Raw data -
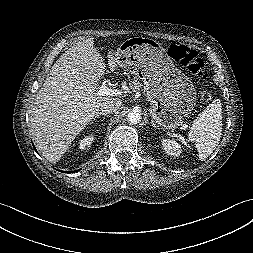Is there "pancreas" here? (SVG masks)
<instances>
[{"instance_id":"cf45deb5","label":"pancreas","mask_w":253,"mask_h":253,"mask_svg":"<svg viewBox=\"0 0 253 253\" xmlns=\"http://www.w3.org/2000/svg\"><path fill=\"white\" fill-rule=\"evenodd\" d=\"M141 83L137 80H133L131 81V83L129 84V87L132 89V90H137L139 89V87H141Z\"/></svg>"}]
</instances>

Problem statement - With the pictures set aside, copy each line above as written.

Reply to the task -
Is there "pancreas" here? (SVG masks)
<instances>
[{"instance_id":"cf45deb5","label":"pancreas","mask_w":253,"mask_h":253,"mask_svg":"<svg viewBox=\"0 0 253 253\" xmlns=\"http://www.w3.org/2000/svg\"><path fill=\"white\" fill-rule=\"evenodd\" d=\"M141 83L137 80H133L131 81V83L129 84V87L132 89V90H137L139 89V87H141Z\"/></svg>"}]
</instances>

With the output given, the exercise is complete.